TO DO
Copy out every record that follows, word for word.

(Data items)

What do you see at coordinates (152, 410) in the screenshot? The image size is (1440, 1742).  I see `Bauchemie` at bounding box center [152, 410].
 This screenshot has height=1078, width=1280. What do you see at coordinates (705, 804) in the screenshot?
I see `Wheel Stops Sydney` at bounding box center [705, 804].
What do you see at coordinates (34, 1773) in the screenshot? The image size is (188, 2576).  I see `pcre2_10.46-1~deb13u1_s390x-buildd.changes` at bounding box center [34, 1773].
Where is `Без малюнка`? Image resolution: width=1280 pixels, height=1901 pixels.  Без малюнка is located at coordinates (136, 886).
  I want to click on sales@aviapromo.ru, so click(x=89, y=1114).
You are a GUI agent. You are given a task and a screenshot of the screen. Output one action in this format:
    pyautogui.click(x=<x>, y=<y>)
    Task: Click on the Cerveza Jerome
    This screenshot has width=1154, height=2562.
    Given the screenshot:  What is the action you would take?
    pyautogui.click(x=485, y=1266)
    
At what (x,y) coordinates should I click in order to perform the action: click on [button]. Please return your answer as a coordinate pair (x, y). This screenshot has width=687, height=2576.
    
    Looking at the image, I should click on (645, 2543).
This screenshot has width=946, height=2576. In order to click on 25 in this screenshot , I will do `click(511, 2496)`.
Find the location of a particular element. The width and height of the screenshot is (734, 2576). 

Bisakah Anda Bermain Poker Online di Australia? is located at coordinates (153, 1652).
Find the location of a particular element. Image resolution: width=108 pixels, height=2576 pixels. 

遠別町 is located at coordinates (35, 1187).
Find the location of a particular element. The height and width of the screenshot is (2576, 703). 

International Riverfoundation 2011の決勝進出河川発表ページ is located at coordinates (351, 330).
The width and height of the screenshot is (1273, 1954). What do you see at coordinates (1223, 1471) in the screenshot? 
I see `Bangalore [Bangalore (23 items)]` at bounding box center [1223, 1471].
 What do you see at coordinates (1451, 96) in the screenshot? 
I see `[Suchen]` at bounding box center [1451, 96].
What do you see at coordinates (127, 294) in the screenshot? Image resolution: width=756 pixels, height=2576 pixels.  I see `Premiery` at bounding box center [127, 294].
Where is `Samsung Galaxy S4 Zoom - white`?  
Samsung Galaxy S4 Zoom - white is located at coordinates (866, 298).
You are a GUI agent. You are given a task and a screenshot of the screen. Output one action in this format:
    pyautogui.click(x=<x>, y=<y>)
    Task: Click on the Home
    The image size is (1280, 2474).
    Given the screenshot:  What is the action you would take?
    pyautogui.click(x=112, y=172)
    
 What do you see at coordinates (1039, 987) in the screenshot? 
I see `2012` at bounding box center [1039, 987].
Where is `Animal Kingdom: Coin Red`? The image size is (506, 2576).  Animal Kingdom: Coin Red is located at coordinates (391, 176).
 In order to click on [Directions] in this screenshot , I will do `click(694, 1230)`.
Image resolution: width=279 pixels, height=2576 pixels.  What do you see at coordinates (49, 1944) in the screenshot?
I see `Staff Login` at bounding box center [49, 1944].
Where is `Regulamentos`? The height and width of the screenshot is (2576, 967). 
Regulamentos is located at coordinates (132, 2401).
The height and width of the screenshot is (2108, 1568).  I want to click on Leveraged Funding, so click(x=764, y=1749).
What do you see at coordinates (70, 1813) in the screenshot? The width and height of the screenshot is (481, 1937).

RESULT FOR THIS TASK
What do you see at coordinates (152, 410) in the screenshot? The image size is (1440, 1742).  I see `Bauchemie` at bounding box center [152, 410].
 This screenshot has height=1078, width=1280. What do you see at coordinates (705, 804) in the screenshot?
I see `Wheel Stops Sydney` at bounding box center [705, 804].
What do you see at coordinates (34, 1773) in the screenshot? The image size is (188, 2576).  I see `pcre2_10.46-1~deb13u1_s390x-buildd.changes` at bounding box center [34, 1773].
Where is `Без малюнка`? Image resolution: width=1280 pixels, height=1901 pixels.  Без малюнка is located at coordinates (136, 886).
  I want to click on sales@aviapromo.ru, so click(x=89, y=1114).
You are a GUI agent. You are given a task and a screenshot of the screen. Output one action in this format:
    pyautogui.click(x=<x>, y=<y>)
    Task: Click on the Cerveza Jerome
    This screenshot has width=1154, height=2562.
    Given the screenshot:  What is the action you would take?
    pyautogui.click(x=485, y=1266)
    
At what (x,y) coordinates should I click in order to perform the action: click on [button]. Please return your answer as a coordinate pair (x, y). This screenshot has width=687, height=2576.
    
    Looking at the image, I should click on (645, 2543).
This screenshot has width=946, height=2576. In order to click on 25 in this screenshot , I will do `click(511, 2496)`.
Find the location of a particular element. The width and height of the screenshot is (734, 2576). 

Bisakah Anda Bermain Poker Online di Australia? is located at coordinates (153, 1652).
Find the location of a particular element. Image resolution: width=108 pixels, height=2576 pixels. 

遠別町 is located at coordinates (35, 1187).
Find the location of a particular element. The height and width of the screenshot is (2576, 703). 

International Riverfoundation 2011の決勝進出河川発表ページ is located at coordinates (351, 330).
The width and height of the screenshot is (1273, 1954). What do you see at coordinates (1223, 1471) in the screenshot? 
I see `Bangalore [Bangalore (23 items)]` at bounding box center [1223, 1471].
 What do you see at coordinates (1451, 96) in the screenshot? 
I see `[Suchen]` at bounding box center [1451, 96].
What do you see at coordinates (127, 294) in the screenshot? Image resolution: width=756 pixels, height=2576 pixels.  I see `Premiery` at bounding box center [127, 294].
Where is `Samsung Galaxy S4 Zoom - white`?  
Samsung Galaxy S4 Zoom - white is located at coordinates (866, 298).
You are a GUI agent. You are given a task and a screenshot of the screen. Output one action in this format:
    pyautogui.click(x=<x>, y=<y>)
    Task: Click on the Home
    The image size is (1280, 2474).
    Given the screenshot:  What is the action you would take?
    pyautogui.click(x=112, y=172)
    
 What do you see at coordinates (1039, 987) in the screenshot? 
I see `2012` at bounding box center [1039, 987].
Where is `Animal Kingdom: Coin Red`? The image size is (506, 2576).  Animal Kingdom: Coin Red is located at coordinates (391, 176).
 In order to click on [Directions] in this screenshot , I will do `click(694, 1230)`.
Image resolution: width=279 pixels, height=2576 pixels.  What do you see at coordinates (49, 1944) in the screenshot?
I see `Staff Login` at bounding box center [49, 1944].
Where is `Regulamentos`? The height and width of the screenshot is (2576, 967). 
Regulamentos is located at coordinates (132, 2401).
The height and width of the screenshot is (2108, 1568).  I want to click on Leveraged Funding, so click(x=764, y=1749).
What do you see at coordinates (70, 1813) in the screenshot? The width and height of the screenshot is (481, 1937).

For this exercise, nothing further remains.